When they found his house, Hominy would greet his devotees with a wide Polident smile and an arthritic finger-wiggling high sign. Inviting them in for Hi-C Fruit Punch and, if they were lucky, slices of my watermelon. I doubt that he told his aging fan base the same stories he shared with us. It’s hard to say what started the love affair between me and Marpessa Delissa Dawson. She’s three years older than me and I’ve known her all my life. A lifelong resident of the Farms, her mother ran the Sun to Sun Equestrian and Polo School from their backyard. They used to call me whenever they were short a show jumper or a Number 4 on the Junior Spearchukkers. I wasn’t much good at either, because Appaloosas are shitty jumpers and using your left hand is illegal in polo.

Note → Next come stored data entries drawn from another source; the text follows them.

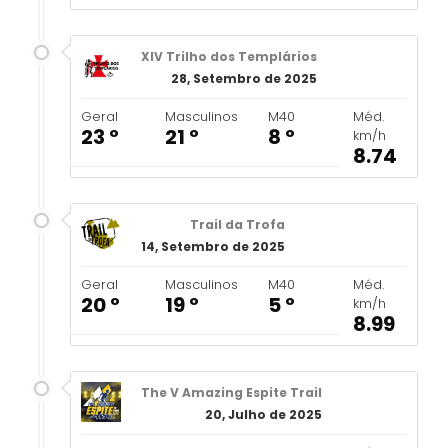
XIV Trilho dos Templários
28, Setembro de 2025
Geral
Masculinos
M40
Méd.
23 º
21 º
8 º
km/h
8.74
Trail da Trofa
14, Setembro de 2025
Geral
Masculinos
M40
Méd.
20 º
19 º
5 º
km/h
8.99
The V Amazing Espite Trail
20, Julho de 2025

When we were younger, me, Marpessa, and the rest of the kids on the block would jet over to Hominy’s house after school, because what could be cooler than watching an hour of Little Rascals with a Little Rascal? In those days, when remote control television was your father screaming, “Shawn! Don! Mark! One of you motherfuckers come downstairs and change this goddamn channel,” fine-tuning a fickle ultra-high-frequency station like Channel 52, KBSC-TV Corona, Los Angeles, on a beat-up black-and-white portable missing one rabbit ear antenna and all its dials required a vascular surgeon’s touch. It took forever to finagle a set of plumbing pliers around the stubby metal knobs, looking for any angularity that might result in the weest bit of channel-changing torque or vertical and horizontal hold. But when the opening title sequence, accompanied by the drunken warbling horns in the Our Gang theme song, popped up on the TV, we’d settle in around gray-haired Hominy and those red-hot space heater coils like slave children gathered ’round ol’ Remus and his fire.

“Tell us another story, Uncle Remus, we means Hominy.”

“I ever tell you all about the time I fucked the shit out of Darla on the He Man Woman Hater’s Club set during our twentieth reunion?”

I didn’t realize it then, but Hominy, like any other child star still standing in the klieg light afterglow of a long-ago canceled career, was bat-shit crazy. We thought that he was being funny; dry humping the TV with every low-angle shot of Darla’s exposed lace panties. “In real life that bitch wasn’t as stingy with the pussy as she was in the movies.” Slamming his pelvis into the screen, shouting, “That’s for Alfalfa, Mickey, Porky, Chubby, Froggy, Butch, that stuck-up punk Wally, and the rest of the gang!” punctuating his blue-balls roll call with increasingly violent thrusts. Needless to say, there’s an anger to Hominy. One that comes from not being as famous as you think you should be.

When he wasn’t reminiscing about his sexual conquests, Hominy liked to brag about how he was fluent in four languages, because they shot each short four times, once in English, French, Spanish, and German. The first time he told us this, we laughed in his face, because all his mentor, Buckwheat, did was flash his greasy gap-toothed grin and say “O’tay, ’Panky,” in that marble-mouthed pickaninny pluperfect of his, and “Okay, Spanky” is “Okay, Spanky” in any fucking language.